Am folgenden Tage kamen um sechs Uhr zwei Wagen, die das Volk in seiner drastischen Redeweise ›Salatkutschen‹ nennt, in schneller Fahrt aus der ›Force‹, um die Richtung nach der ›Conciergerie‹ beim Justizpalast einzuschlagen.

Es gibt wenig Spaziergänger, die diesem rollenden Gefängnis noch nicht begegnet wären; aber obwohl die meisten Bücher einzig für die Pariser geschrieben werden, werden Fremde sich zweifellos freuen, hier eine Schilderung dieses furchtbaren Apparats unserer Kriminalpolizei zu finden. Wer weiß? Vielleicht wird die russische, deutsche oder österreichische Polizei, vielleicht werden die Behörden der Länder, die noch keine Salatkutsche kennen, sie sich zunutze machen; und in mehreren fremden Ländern wird die Nachahmung der Transportweise sicherlich eine Wohltat für die Gefangenen bedeuten.

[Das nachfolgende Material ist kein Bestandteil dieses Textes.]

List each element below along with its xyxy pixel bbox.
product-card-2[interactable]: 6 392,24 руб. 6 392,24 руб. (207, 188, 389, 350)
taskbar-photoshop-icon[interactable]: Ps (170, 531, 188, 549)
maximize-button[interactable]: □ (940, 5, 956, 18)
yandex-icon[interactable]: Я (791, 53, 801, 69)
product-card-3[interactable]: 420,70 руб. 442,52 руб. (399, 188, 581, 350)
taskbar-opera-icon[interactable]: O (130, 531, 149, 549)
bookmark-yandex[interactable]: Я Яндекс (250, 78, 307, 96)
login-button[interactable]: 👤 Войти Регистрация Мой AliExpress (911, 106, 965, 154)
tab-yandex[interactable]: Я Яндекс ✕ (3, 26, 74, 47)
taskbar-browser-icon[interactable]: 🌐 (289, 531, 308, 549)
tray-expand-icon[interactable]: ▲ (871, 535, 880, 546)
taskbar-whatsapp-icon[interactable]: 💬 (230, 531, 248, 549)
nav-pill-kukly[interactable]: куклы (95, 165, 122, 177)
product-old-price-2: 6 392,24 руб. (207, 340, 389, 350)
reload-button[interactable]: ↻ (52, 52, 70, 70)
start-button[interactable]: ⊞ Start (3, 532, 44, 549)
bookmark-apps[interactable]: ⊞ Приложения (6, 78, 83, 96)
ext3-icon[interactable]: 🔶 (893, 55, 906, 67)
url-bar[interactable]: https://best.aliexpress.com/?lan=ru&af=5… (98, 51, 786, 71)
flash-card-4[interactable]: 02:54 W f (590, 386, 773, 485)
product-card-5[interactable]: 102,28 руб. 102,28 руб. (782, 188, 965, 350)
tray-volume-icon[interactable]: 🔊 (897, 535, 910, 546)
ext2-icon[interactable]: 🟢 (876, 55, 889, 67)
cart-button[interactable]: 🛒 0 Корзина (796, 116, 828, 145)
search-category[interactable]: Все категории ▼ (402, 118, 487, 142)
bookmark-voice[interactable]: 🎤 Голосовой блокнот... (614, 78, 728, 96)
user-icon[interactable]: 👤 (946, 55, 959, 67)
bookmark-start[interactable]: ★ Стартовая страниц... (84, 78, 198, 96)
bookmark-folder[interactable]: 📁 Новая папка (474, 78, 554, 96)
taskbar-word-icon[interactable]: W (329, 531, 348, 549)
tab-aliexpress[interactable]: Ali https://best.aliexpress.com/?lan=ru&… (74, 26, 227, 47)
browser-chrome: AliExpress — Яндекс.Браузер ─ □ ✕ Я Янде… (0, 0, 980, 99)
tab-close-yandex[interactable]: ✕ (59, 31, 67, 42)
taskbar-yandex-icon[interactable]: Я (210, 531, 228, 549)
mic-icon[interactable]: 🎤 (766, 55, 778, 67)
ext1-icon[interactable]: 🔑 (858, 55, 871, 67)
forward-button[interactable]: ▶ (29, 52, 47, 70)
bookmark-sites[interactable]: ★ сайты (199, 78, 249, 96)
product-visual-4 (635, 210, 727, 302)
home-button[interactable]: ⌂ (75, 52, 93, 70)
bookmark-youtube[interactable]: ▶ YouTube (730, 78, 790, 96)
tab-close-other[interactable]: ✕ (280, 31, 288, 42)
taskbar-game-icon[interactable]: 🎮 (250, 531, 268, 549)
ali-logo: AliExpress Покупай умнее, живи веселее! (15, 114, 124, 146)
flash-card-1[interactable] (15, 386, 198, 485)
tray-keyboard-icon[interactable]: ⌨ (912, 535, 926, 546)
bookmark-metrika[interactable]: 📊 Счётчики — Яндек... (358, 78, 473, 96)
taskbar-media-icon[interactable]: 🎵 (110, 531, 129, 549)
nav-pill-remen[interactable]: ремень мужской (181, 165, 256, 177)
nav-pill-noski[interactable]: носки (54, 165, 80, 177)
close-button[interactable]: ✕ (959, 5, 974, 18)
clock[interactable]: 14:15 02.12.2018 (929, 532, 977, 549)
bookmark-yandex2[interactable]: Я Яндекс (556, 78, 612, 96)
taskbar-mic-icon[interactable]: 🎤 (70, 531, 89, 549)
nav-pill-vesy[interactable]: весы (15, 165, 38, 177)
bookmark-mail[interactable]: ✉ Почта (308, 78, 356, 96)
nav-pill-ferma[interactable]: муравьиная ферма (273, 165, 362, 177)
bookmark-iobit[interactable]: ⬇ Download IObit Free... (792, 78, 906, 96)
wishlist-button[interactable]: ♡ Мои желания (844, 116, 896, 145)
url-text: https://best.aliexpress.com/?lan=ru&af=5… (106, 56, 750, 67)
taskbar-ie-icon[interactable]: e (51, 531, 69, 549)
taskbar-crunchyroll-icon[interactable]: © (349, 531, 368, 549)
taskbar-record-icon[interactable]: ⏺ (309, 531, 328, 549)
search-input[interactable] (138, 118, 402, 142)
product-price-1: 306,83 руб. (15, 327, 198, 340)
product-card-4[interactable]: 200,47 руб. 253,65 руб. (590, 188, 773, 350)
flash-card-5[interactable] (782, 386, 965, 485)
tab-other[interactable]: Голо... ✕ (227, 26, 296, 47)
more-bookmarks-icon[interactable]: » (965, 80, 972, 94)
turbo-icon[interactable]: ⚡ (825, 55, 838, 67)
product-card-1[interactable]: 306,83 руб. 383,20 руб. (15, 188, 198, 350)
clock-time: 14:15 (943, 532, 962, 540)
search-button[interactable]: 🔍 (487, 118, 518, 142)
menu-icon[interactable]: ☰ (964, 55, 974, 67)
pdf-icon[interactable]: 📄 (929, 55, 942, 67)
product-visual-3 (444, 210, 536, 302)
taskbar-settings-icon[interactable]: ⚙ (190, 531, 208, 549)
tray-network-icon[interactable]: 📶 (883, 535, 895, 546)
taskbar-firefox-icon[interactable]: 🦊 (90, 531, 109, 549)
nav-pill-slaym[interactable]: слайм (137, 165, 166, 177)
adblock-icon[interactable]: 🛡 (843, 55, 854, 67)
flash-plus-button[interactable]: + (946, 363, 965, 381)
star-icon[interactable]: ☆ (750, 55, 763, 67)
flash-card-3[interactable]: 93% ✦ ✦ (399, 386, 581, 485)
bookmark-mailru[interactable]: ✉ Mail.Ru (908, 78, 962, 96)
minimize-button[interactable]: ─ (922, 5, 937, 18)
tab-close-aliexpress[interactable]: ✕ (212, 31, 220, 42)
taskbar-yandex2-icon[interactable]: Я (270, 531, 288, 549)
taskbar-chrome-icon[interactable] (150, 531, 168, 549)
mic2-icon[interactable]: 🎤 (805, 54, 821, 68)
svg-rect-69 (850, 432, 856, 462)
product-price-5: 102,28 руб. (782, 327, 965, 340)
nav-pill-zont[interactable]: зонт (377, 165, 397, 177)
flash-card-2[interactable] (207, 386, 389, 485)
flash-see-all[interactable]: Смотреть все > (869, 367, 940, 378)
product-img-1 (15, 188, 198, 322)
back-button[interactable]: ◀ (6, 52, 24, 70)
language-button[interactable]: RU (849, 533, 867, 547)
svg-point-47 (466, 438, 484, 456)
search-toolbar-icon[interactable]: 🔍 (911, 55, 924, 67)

Dieser häßliche Wagen mit dem gelben Wagenkasten, der auf zwei Rädern ruht und innen mit Blech verkleidet ist, zerfällt in zwei Abteilungen. Vorn befindet sich eine mit Leder überzogene Bank, die mit einem Spritzleder bedeckt ist. Das ist der offene Teil der Salatkutsche; er ist bestimmt für einen Gerichtsdiener und einen Gendarmen. Ein starkes, netzartiges Eisengitter trennt dieses Kabriolett, denn das ist es gewissermaßen, in der ganzen Höhe und Breite des Wagens von der zweiten Abteilung, in der sich wie in den Omnibussen zu beiden Seiten des Wagenkastens je eine Holzbank hinzieht; auf diese beiden Bänke setzen sich die Gefangenen; sie kommen mit Hilfe eines Trittes durch einen fensterlosen Wagenschlag am hintern Ende hinein. Der Beiname, ›Salatkutsche‹ kommt daher, daß ursprünglich der Wagen auf allen Seiten nur aus einem Gitterwerk bestand, so daß man die Gefangenen deutlich sehen konnte, wenn sie wie Salatköpfe im Korb durcheinandergeschüttelt wurden. Der größeren Sicherheit halber folgt, um jedem Zufall vorzubeugen, diesem Wagen ein berittener Gendarm; vor allem, wenn Leute darin zum Richtplatz geführt werden, die zum Tode verurteilt worden sind. Ein Ausbruch ist also unmöglich. Da der Wagen innen mit Blech ausgelegt ist, läßt er sich mit keinem Werkzeug durchbohren, zumal die Gefangenen im Augenblick ihrer Verhaftung oder ihrer Eintragung in die Gefangenenliste höchstens noch Uhrfedern besitzen können, die wohl geeignet sind, Gitterstangen zu durchsägen, aber glatten Flächen gegenüber machtlos bleiben. So ist denn auch die durch die erfinderische Pariser Polizei vervollkommnete Salatkutsche schließlich zum Vorbild für den Zellenwagen geworden, der die Sträflinge ins Bagno bringt und der an die Stelle des grauenhaften Karrens getreten ist, jener Schmach vergangener Zivilisationen, den freilich auch eine Manon Lescaut geziert hatte.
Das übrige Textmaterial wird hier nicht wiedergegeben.